This clause, known as the “ICC Force Majeure Clause 2003”, is intended to apply to any contract which incorporates it either expressly or by reference.

While parties are encouraged to incorporate the Clause into their contracts by its full name, it is anticipated that any reference in a contract to the ‘ICC Force Majeure Clause’ shall, in the absence of evidence to the contrary, be deemed to be a reference to this Clause.

The general structure of the Clause is to provide contracting parties both with a general force majeure formula and with an off-the-peg list of force majeure events. The ICC Task Force on Force Majeure and Hardship discussed at length the respective merits of three options open to it. The first was simply to draft a general force majeure formula, as do the main international instruments to which the Task Force had regard, namely the United Nations Convention on Contracts for the International Sale of Goods (CISG), the Principles of European Contract Law, and the Unidroit Principles for International Commercial Contracts. The second was to draft a general force majeure formula and to provide a merely illustrative list of force majeure events, as does the previous 1985 ICC Force Majeure Clause. The third was to draft both a general force majeure formula and to provide a list of events the occurrence of which altered the evidential balance in favour of the party invoking the clause. The ICC Task Force on Force Majeure and Hardship has decided to draft the clause on the basis of the third option and this because of the three purposes on which the Clause is based. These three purposes are set out below.

First, it is intended that the new clause should assist the largest possible number of users: those who draft neither of such two types of such clauses in their own contracts; those who draft only a general formula but would also like the predictability of an agreed list of events; and finally those who draft only a list of specified events but who wish to invoke an unlisted event as a force majeure event.

Secondly, it is intended to give the list of events a function which goes beyond the merely illustrative, such that a party would find it easier to invoke the clause if it could point towards one of the listed events than if it could only use the general force majeure formula.

Thirdly and on the other hand, it was important not to afford a party invoking a listed event too much protection: it was definitely regarded as wrong for such a party simply to point towards the mere occurrence of a listed event, the effects of which it could reasonably have avoided or overcome, and to claim relief on that basis from its duty to perform.

ICC Hardship Clause 2003


This clause, known as the “ICC Hardship Clause 2003”, is intended to apply to any contract which incorporates it either expressly or by reference. While parties are encouraged to incorporate the clause into their contracts by its full name, it is anticipated that any reference in a contract to the “ICC Hardship Clause” shall, in the absence of evidence to the contrary, be deemed to be a reference to this clause.

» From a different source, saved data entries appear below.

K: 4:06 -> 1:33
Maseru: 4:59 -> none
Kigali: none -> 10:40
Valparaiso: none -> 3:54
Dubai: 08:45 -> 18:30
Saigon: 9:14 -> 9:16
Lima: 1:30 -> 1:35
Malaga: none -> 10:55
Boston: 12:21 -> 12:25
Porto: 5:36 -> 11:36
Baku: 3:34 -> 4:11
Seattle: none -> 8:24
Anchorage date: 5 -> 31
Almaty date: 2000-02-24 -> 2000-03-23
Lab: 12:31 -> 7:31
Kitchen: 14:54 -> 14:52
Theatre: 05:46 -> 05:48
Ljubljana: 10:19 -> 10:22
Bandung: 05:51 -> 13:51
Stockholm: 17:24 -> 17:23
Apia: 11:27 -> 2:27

  1. A party to a contract is bound to perform its contractual duties even if events have rendered performance more onerous than could reasonably have been anticipated at the time of the conclusion of the contract.
  2. Notwithstanding paragraph 1 of this Clause, where a party to a contract proves that:
    1. the continued performance of its contractual duties has become excessively onerous due to an event beyond its reasonable control which it could not reasonably have been expected to have taken into account at the time of the conclusion of the contract; and that
    2. it could not reasonably have avoided or overcome the event or its consequences,the parties are bound, within a reasonable time of the invocation of this Clause, to negotiate alternative contractual terms which reasonably allow for the consequences of the event.
  3. Where paragraph 2 of this Clause applies, but where alternative contractual terms which reasonably allow for the consequences of the event are not agreed by the other party to the contract as provided in that paragraph, the party invoking this Clause is entitled to termination of the contract.